July 1st-Doctor doctor give me the news, and make it good this time!!

Today was a long and busy day and in the mix of it all was my doctors appointment.  Mom, dad, husband, and granddaughter went with me and I laugh at the thought of the doc opening the door to my room because I know that he never knows what awaits him on the other side.  Now, I try to be a “good” patient but I have my own ideas of what works for me say for example doubling my neurotin because the original dose didn’t do a thing for the pain.  Also, I must have gone to med school in a previous life (no, I do not believe in that) just say’n…because I love to diagnose myself instead of calling the doc and letting him do the diagnosing.  As I mentioned before, my left knee is causing me a lot of pain and just today started feeling like it was “crunching” when I walk.  With both legs, back and hips hurting I decided it was all caused from favoring my left leg!
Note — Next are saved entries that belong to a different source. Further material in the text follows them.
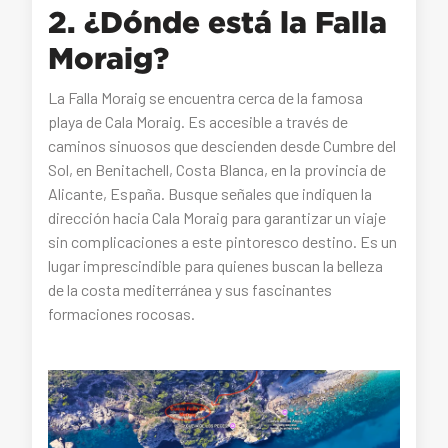
2. ¿Dónde está la Falla
Moraig?
La Falla Moraig se encuentra cerca de la famosa
playa de Cala Moraig. Es accesible a través de
caminos sinuosos que descienden desde Cumbre del
Sol, en Benitachell, Costa Blanca, en la provincia de
Alicante, España. Busque señales que indiquen la
dirección hacia Cala Moraig para garantizar un viaje
sin complicaciones a este pintoresco destino. Es un
lugar imprescindible para quienes buscan la belleza
de la costa mediterránea y sus fascinantes
formaciones rocosas.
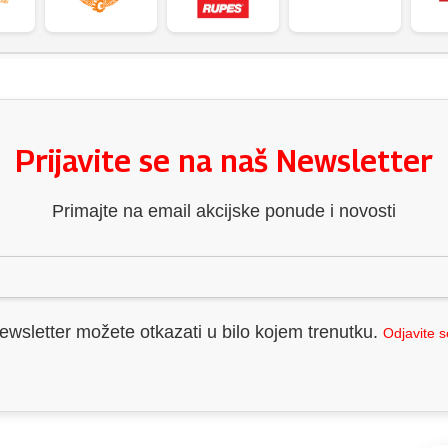
Prijavite se na naš Newsletter
Primajte na email akcijske ponude i novosti
ewsletter možete otkazati u bilo kojem trenutku.
Odjavite 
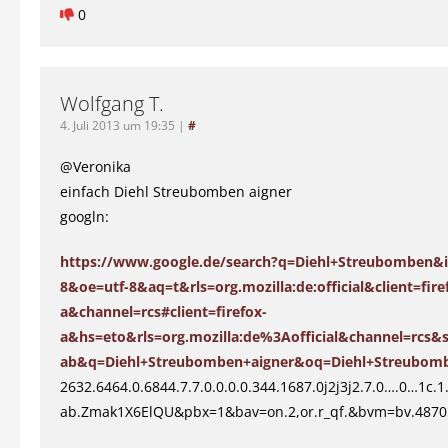
0
Wolfgang T.
4. Juli 2013 um 19:35
|
#
@Veronika
einfach Diehl Streubomben aigner
googln:
https://www.google.de/search?q=Diehl+Streubomben&i
8&oe=utf-8&aq=t&rls=org.mozilla:de:official&client=fire
a&channel=rcs#client=firefox-
a&hs=eto&rls=org.mozilla:de%3Aofficial&channel=rcs&s
ab&q=Diehl+Streubomben+aigner&oq=Diehl+Streubombe
2632.6464.0.6844.7.7.0.0.0.0.344.1687.0j2j3j2.7.0….0…1c.1
ab.Zmak1X6ElQU&pbx=1&bav=on.2,or.r_qf.&bvm=bv.487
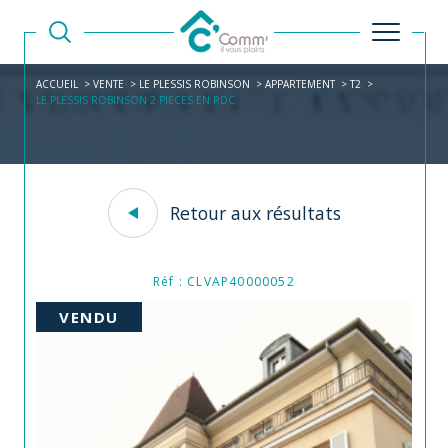
ACCUEIL
VENTE
LE PLESSIS ROBINSON
APPARTEMENT
T2
LE PLESSIS ROBINSON 2 PIECES EN RDC
Retour aux résultats
Réf : CLVAP40000052
VENDU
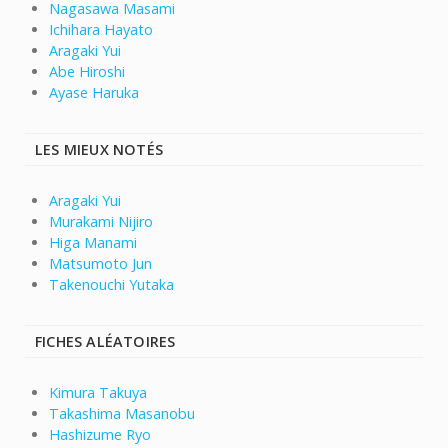
Nagasawa Masami
Ichihara Hayato
Aragaki Yui
Abe Hiroshi
Ayase Haruka
LES MIEUX NOTÉS
Aragaki Yui
Murakami Nijiro
Higa Manami
Matsumoto Jun
Takenouchi Yutaka
FICHES ALÉATOIRES
Kimura Takuya
Takashima Masanobu
Hashizume Ryo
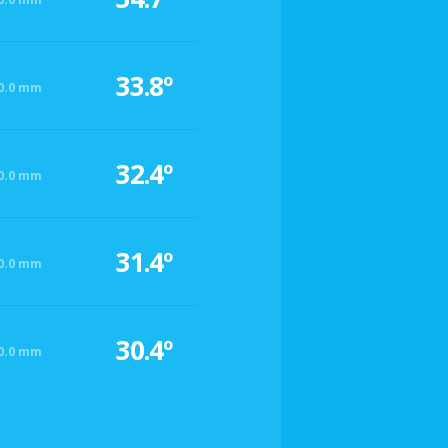
33.8º
0.0 mm
32.4º
0.0 mm
31.4º
0.0 mm
30.4º
0.0 mm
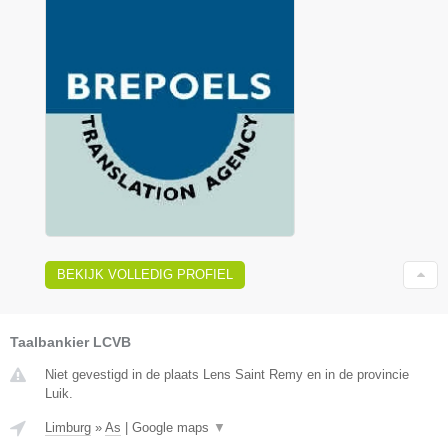
BEKIJK VOLLEDIG PROFIEL
Taalbankier LCVB
Niet gevestigd in de plaats Lens Saint Remy en in de provincie
Luik.
Limburg
»
As
|
Google maps
▼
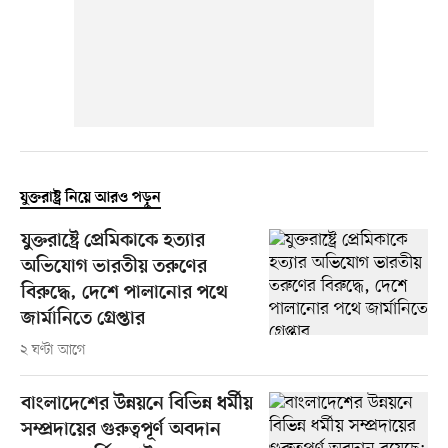
যুক্তরাষ্ট্র নিয়ে আরও পড়ুন
যুক্তরাষ্ট্রে প্রেমিকাকে হত্যার
অভিযোগ ভারতীয় তরুণের
বিরুদ্ধে, দেশে পালানোর পথে
জার্মানিতে গ্রেপ্তার
২ ঘণ্টা আগে
বাংলাদেশের উন্নয়নে বিভিন্ন ধর্মীয়
সম্প্রদায়ের গুরুত্বপূর্ণ অবদান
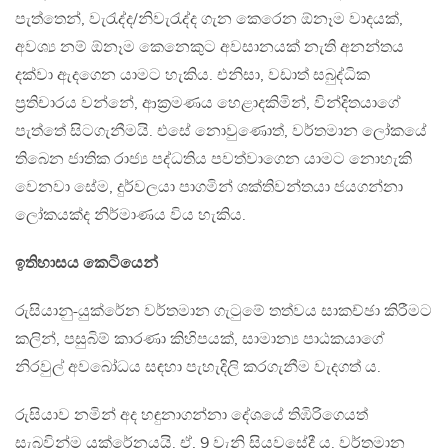
පැත්තෙන්, වැරැද්ද/නිවැරැද්ද ගැන කෙරෙන ඕනෑම වාදයක්,
අවශ්‍ය නම් ඕනෑම කෙනෙකුට අවසානයක් නැති අනන්තය
දක්වා ඇදගෙන යාමට හැකිය. එනිසා, වඩාත් සබුද්ධික
ප්‍රතිචාරය වන්නේ, ආක්‍රමණය හෙළාදකිමින්, වින්දිතයාගේ
පැත්තේ සිටගැනීමයි. එසේ නොවුණොත්, වර්තමාන ලෝකයේ
තිබෙන ජාතික රාජ්‍ය පද්ධතිය පවත්වාගෙන යාමට නොහැකි
වෙනවා සේම, දුර්වලයා පාගමින් ශක්තිවන්තයා ජයගන්නා
ලෝකයක්ද නිර්මාණය විය හැකිය.
ඉතිහාසය කෙටියෙන්
රුසියානු-යුක්රේන වර්තමාන ගැටුමේ තත්වය සාකච්ඡා කිරීමට
කලින්, පසුබිම් කාරණා කිහිපයක්, සාමාන්‍ය පාඨකයාගේ
නිරවුල් අවබෝධය සඳහා පැහැදිලි කරගැනීම වැදගත් ය.
රුසියාව නමින් අද හඳුනාගන්නා දේශයේ තිඹිරිගෙයත්
සැබවින්ම යුක්රේනයයි. ඒ, 9 වැනි සියවසේදී ය. වර්තමාන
What do I get for my efforts?, an x-ray tomorrow.   This of course is better than anything involving an I.V!!  The doc is concerned because I am still having pain which would seem to indicate that the lupron shots aren’t working.  When I go back on the 24th I will get lupron, zometa, blood work, and see the doc again, he will run another C3-15 test.  This test tells him rather or not the cells are slowing down, speeding up or staying the same.   I may have mentioned before that the doc found it hard to believe that I was o.k with dying, I think he may be getting it now, but it made me think about 2Corinthians 4:8 “We are troubled on every side, yet not distressed; we are perplexed, but not in despair; Persecuted, but not forsaken; cast down but not destroyed.”   When I apply this scripture to my current situation I get this: Cancer has many many complications that come from every direction (troubled) but I’m not worried or afraid(distressed), the medical side of it can be very confusing for me (perplexed) but I am not hopeless (despair) questioned and doubted (persecuted) because I am not afraid to die, god gives me the strength to answer the non believer (not forsaken) and though I have days when the pain seems to get the best of me (cast down) I never forget that my strength is in the Lord (not destroyed).

No matter what we face or how great and never ending the trial seems to be, Satan can not have what we refuse to relinquish to him (peace, contentment, and a stillness that can only be found when you rest in the Lord.